The performance opens with H A S E R, choreographed by Syimah Sabtu and performed by Jonit On, Stephanie Rae Yoong and Syarifuddin Sahari. The lights go up to reveal Syarifuddin counting out loud in Malay – this counting goes on for a good five minutes while he crouches and moves along the ground near the back of the stage, as the lights (by Liu Yong Huay Faith) fade in very gradually.

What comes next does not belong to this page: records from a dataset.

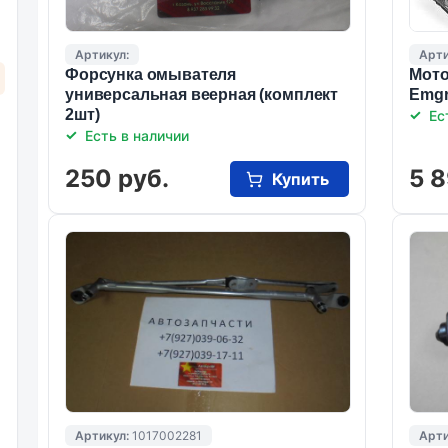
Артикул:
Арти
Форсунка омывателя
Мото
универсальная веерная (комплект
Emgr
2шт)
Ес
Есть в наличии
250 руб.
5 8
Купить
Артикул:
1017002281
Арти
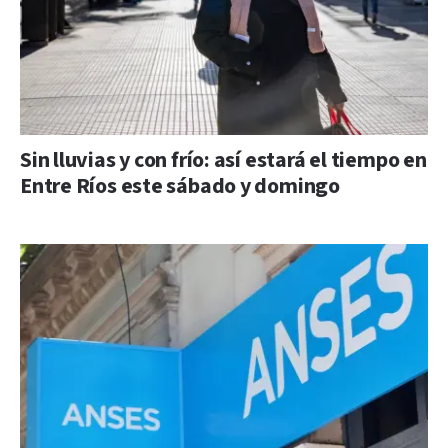
Sin lluvias y con frío: así estará el tiempo en
Entre Ríos este sábado y domingo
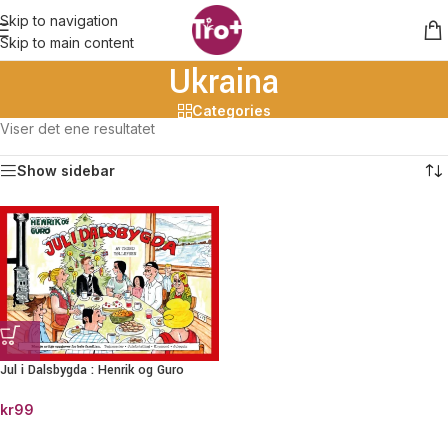
Skip to navigation
Skip to main content
Ukraina
Categories
Viser det ene resultatet
Show sidebar
Jul i Dalsbygda : Henrik og Guro
kr
99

The relationship between the three bodies on stage changes as the piece progresses. Sometimes each is in their own separate part of the stage, sometimes we see a duet plus solo configuration. The movement is slow and deliberate most of the time, each seeming to negotiate their own path. Until a brief point where all three performers meet and move in unison, before breaking away again into their separate trajectories. It reminds me of human relationships; complete agreement may not be possible or only partly achievable, but we can always still coexist.

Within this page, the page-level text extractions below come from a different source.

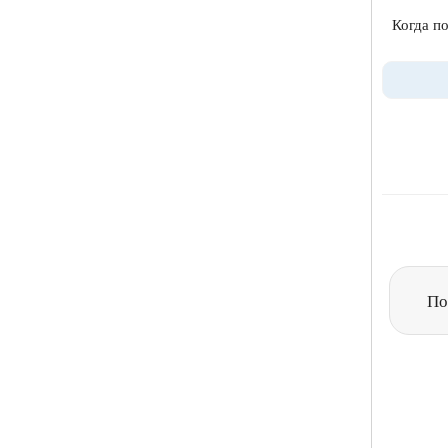
Когда по
По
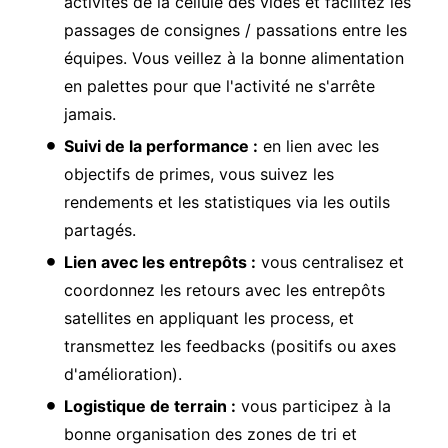
activités de la cellule des vides et facilitez les
passages de consignes / passations entre les
équipes. Vous veillez à la bonne alimentation
en palettes pour que l'activité ne s'arrête
jamais.
Suivi de la performance :
en lien avec les
objectifs de primes, vous suivez les
rendements et les statistiques via les outils
partagés.
Lien avec les entrepôts :
vous centralisez et
coordonnez les retours avec les entrepôts
satellites en appliquant les process, et
transmettez les feedbacks (positifs ou axes
d'amélioration).
Logistique de terrain :
vous participez à la
bonne organisation des zones de tri et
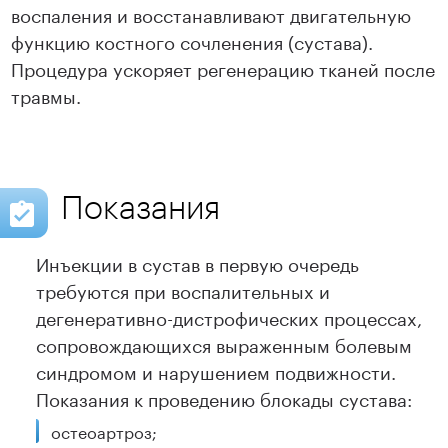
воспаления и восстанавливают двигательную
функцию костного сочленения (сустава).
Процедура ускоряет регенерацию тканей после
травмы.
Показания
Инъекции в сустав в первую очередь
требуются при воспалительных и
дегенеративно-дистрофических процессах,
сопровождающихся выраженным болевым
синдромом и нарушением подвижности.
Показания к проведению блокады сустава:
остеоартроз;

I appreciate the close-ups on individual performers that the camera affords in this piece. However, something about it feels wanting, like watching it on a recorded platform does not do the piece justice. Perhaps the black costumes and generally dark stage lighting emphasise the barrier of the screen, making me feel distanced from the action, intense though the movements are.
A Time within Time, by Adele Goh and Kwon Hyuk (South Korea), opens beautifully with the recorded footage of Hyuk projected on the back wall and Goh performing in the venue. What we see in the projection and on the stage are an almost perfect mirror-image, with a deliberately focused corridor of light on stage appearing to “continue” into the projected image.
I struggle to find the words to describe the experience of this work properly – throughout the piece, Hyuk’s pre-recorded video plays on the back wall, while Goh performs on the stage, and all this has been recorded for us, the audience watching on our own screens. There are three layers of mediation, something that my mind has difficulty grappling with. Nevertheless, thought has clearly been put into the re-working of the performance for a recorded version, which makes the work particularly enjoyable.
It feels like the two performers are really in the same space, and the screen is merely an extension of the stage space occupied by Goh. The camera angles play no small part in achieving this. For example, at times we see a view from a high angle, likely taken from the balcony of the Esplanade Annexe, which gives the Escher-esque effect of blurring the line between the projection and the stage.
Both performers move almost continuously throughout the piece, in flowing, curvy sweeps and twists, to tinkling piano music. I leave with a sense of optimism and journeying – a very pleasant, energising 20 minutes spent with the work.
Co.Lab.Asians was presented digitally on SISTIC Live from 18 – 31 Jul 2021. Due to tightened safe management measures announced on 4 May, the live performances of Co.Lab.Asians on 3 & 4 Jul were cancelled.